Para evitarmos nos afogar na sobrecarga de informação, nosso cérebro precisa desnatar e filtrar quantidades insanas de informação e rapidamente, quase sem esforço, decidir quais poucas gotas dessa mangueira de incêndio jorrando são realmente importantes e capturá-las.

Para construirmos significado a partir dos bits e pedaços de informação que vêm à nossa atenção precisamos preencher as lacunas e mapear tudo em nosso modelo mental existente. Durante o processo, também precisamos garantir que tudo segue o mais estável e acurado possível.

Para agirmos rápido, nossos cérebros precisam realizar, em milissegundos, decisões que impactam nossas chances de sobrevivência, segurança ou sucesso, e sentir confiança que conseguimos executar as decisões.

E para continuarmos fazendo tudo isso o mais eficientemente possível, nossos cérebros precisam lembrar dos bits mais úteis e importantes de novas informações e informar os outros sistemas para que possam se adaptar e desenvolver com o tempo, mas não mais do que isso.

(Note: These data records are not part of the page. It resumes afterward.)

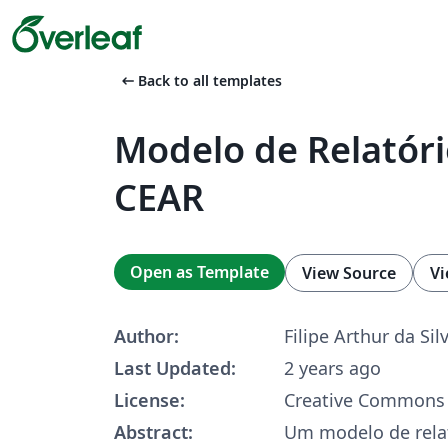
arrow_left_alt
Back to all templates
Modelo de Relatór
CEAR
Open as Template
View Source
Vi
Author:
Filipe Arthur da Sil
Last Updated:
2 years ago
License:
Creative Commons 
Abstract:
Um modelo de rela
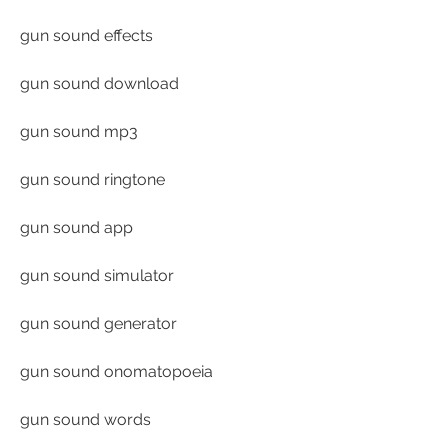
gun sound effects
gun sound download
gun sound mp3
gun sound ringtone
gun sound app
gun sound simulator
gun sound generator
gun sound onomatopoeia
gun sound words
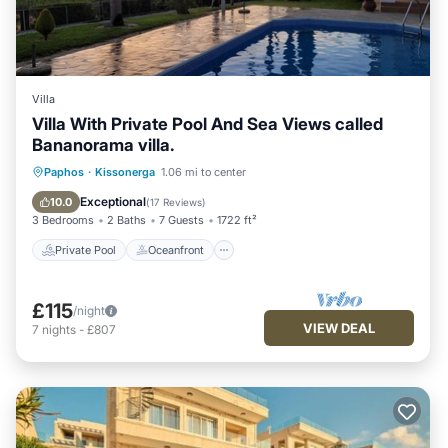
Villa
Villa With Private Pool And Sea Views called
Bananorama villa.
Private Pool
Oceanfront
Parking
Paphos
·
Kissonerga
1.06 mi to center
Pool
Exceptional
10.0
(
17 Reviews
)
3 Bedrooms
2 Baths
7 Guests
1722 ft²
Private Pool
Oceanfront
£115
/night
VIEW DEAL
7
nights
-
£807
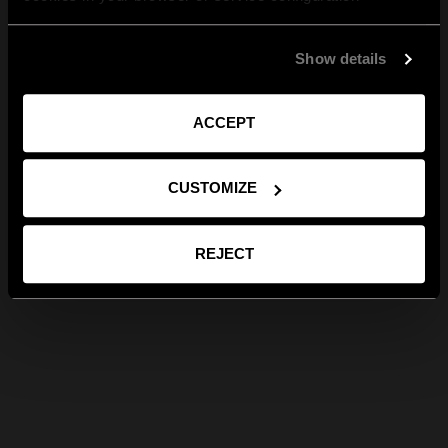
Show details
ACCEPT
CUSTOMIZE
REJECT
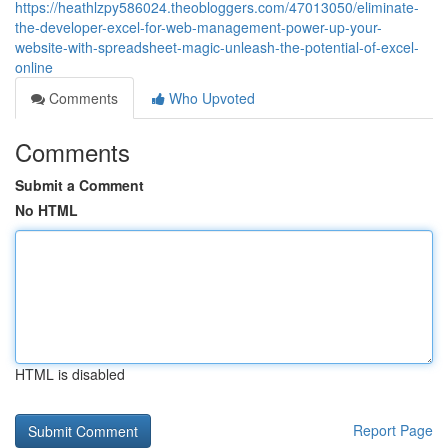
https://heathlzpy586024.theobloggers.com/47013050/eliminate-
the-developer-excel-for-web-management-power-up-your-
website-with-spreadsheet-magic-unleash-the-potential-of-excel-
online
Comments
Who Upvoted
Comments
Submit a Comment
No HTML
HTML is disabled
Report Page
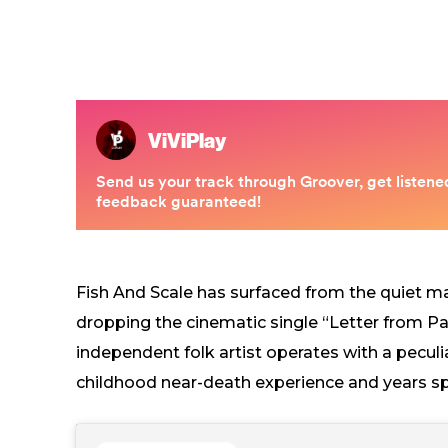
Fish And Scale has surfaced from the quiet m
dropping the cinematic single “Letter from Pa
independent folk artist operates with a pecul
childhood near-death experience and years spe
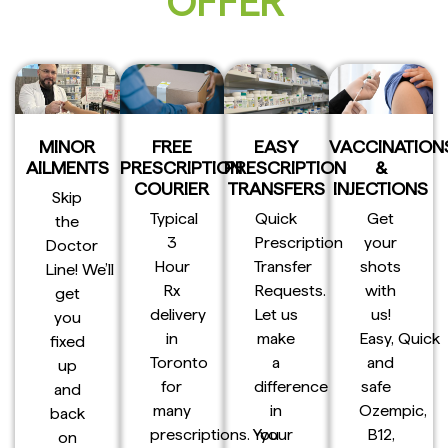
OFFER
MINOR
FREE
EASY
VACCINATION
AILMENTS
PRESCRIPTION
PRESCRIPTION
&
COURIER
TRANSFERS
INJECTIONS
Skip
Typical
Quick
Get
the
3
Prescription
your
Doctor
Hour
Transfer
shots
Line! We’ll
Rx
Requests.
with
get
delivery
Let us
us!
you
in
make
Easy, Quick
fixed
Toronto
a
and
up
for
difference
safe
and
many
in
Ozempic,
back
prescriptions. You
your
B12,
on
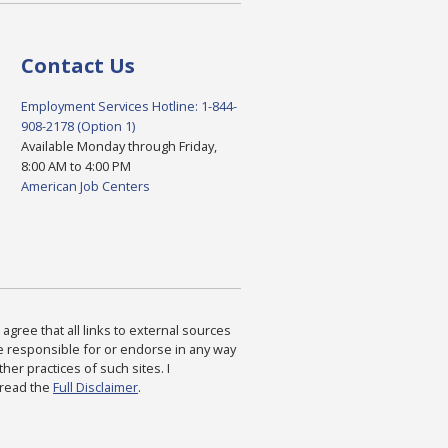
Contact Us
Employment Services Hotline: 1-844-
908-2178 (Option 1)
Available Monday through Friday,
8:00 AM to 4:00 PM
American Job Centers
agree that all links to external sources
are responsible for or endorse in any way
ther practices of such sites. I
 read the
Full Disclaimer
.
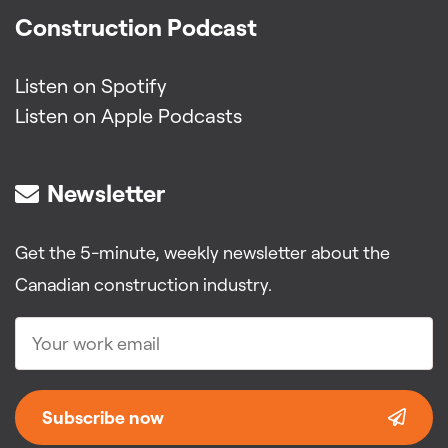
Construction Podcast
Listen on Spotify
Listen on Apple Podcasts
Newsletter
Get the 5-minute, weekly newsletter about the
Canadian construction industry.
Subscribe now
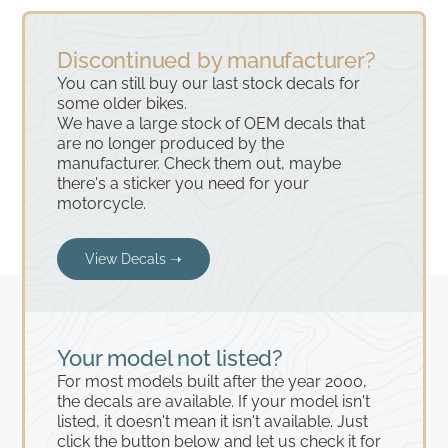
Discontinued by manufacturer?
You can still buy our last stock decals for
some older bikes.
We have a large stock of OEM decals that
are no longer produced by the
manufacturer. Check them out, maybe
there's a sticker you need for your
motorcycle.
View Decals ➝
Your model not listed?
For most models built after the year 2000,
the decals are available. If your model isn't
listed, it doesn't mean it isn't available. Just
click the button below and let us check it for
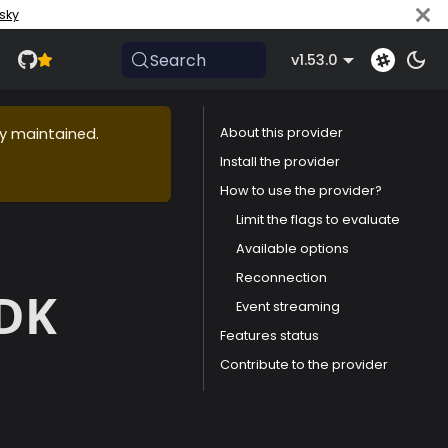
sky
Search
v1.53.0
ly maintained.
About this provider
Install the provider
How to use the provider?
Limit the flags to evaluate
Available options
Reconnection
SDK
Event streaming
Features status
Contribute to the provider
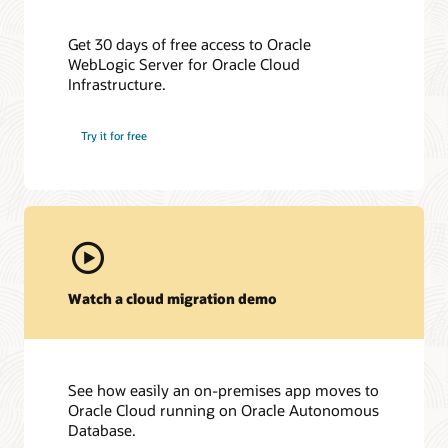
Get 30 days of free access to Oracle
WebLogic Server for Oracle Cloud
Infrastructure.
Try it for free
Watch a cloud migration demo
See how easily an on-premises app moves to
Oracle Cloud running on Oracle Autonomous
Database.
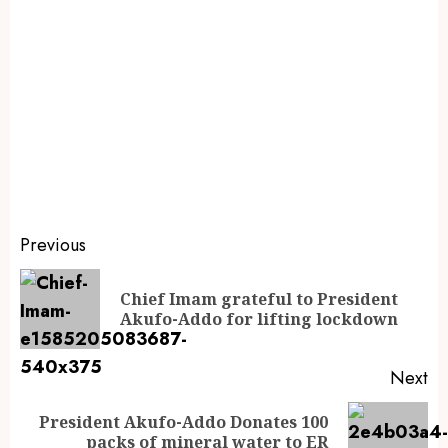
Previous
Chief Imam grateful to President
Akufo-Addo for lifting lockdown
Next
President Akufo-Addo Donates 100
packs of mineral water to ER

SOA BEM ÚTIL! ENTÃO QUAL A PERDA?

Em adição aos quatro problemas, seria útil lembrar dessas quatro verdades sobre como nossas soluções aos problemas tem seus próprios defeitos:

  1. Não captamos tudo. Parte da informação que descartamos é realmente útil e importante.
  2. Nossa busca por significado pode criar ilusões. Às vezes imaginamos detalhes que são preenchidos por nossas suposições, e construímos significados e histórias que não estão lá de fato.
  3. Decisões rápidas podem ter falhas graves. Algumas das reações instantâneas e decisões que apressamos são injustas, egocêntricas e contra produtivas.
  4. Nossa memória reforça erros. Algumas das coisas que lembramos apenas torna todos os nossos sistemas acimas mais enviesados e danosos ao nosso processo de raciocínio.

Ao manter os quatro problemas com o mundo e as quatro consequências de nossas estratégias mentais, a heruística de disponibilidade (e, especificamente, o Fenômeno Baader-Meinhof) garantirá que notemos nossos próprios vieses cognitivos com mais frequência. Se você visitar essa página de vez em quando, o Efeito de espaçamento ajudará a realçar alguns desses padrões de raciocínio para que nossos Viés do Ponto Cego e Realismo ingênuo sejam mitigados.

Nada que fizermos pode eliminar os quatro problemas (até que encontremos uma maneira de expandir o poder computacional de nossa mente e o espaço de memória para equivaler ao do universo), todavia, se aceitarmos que somos permanentemente enviesados, mas com espaço para desenvolvimento, o Viés da Confirmação continuará nos ajudando a encontrar evidências que suportam essa premissa, que ultimamente levarão a um melhor entendimento sobre nós mesmos.

“Desde que aprendi sobre o viés da confirmação, sigo o vendo em todo lugar!”

Vieses cognitivos são apenas ferramentas, úteis nos contextos corretos, danosas em outros. São as únicas ferramentas que temos, e elas até são muito boas no que pretendem realizar. Podemos também nos familiarizar com elas e apreciar que ao menos temos alguma habilidade para processar o universo com nossos cérebros misteriosos.

Deixarei vocês com a primeira parte desse pequeno poema por Emily Dickinson:

O pensamento é maior que o céu.
Coloque lado a lado os dois:
O céu cabe no pensamento,
E ainda cabe você depois.
(tradução de Prof. Henrique Reis)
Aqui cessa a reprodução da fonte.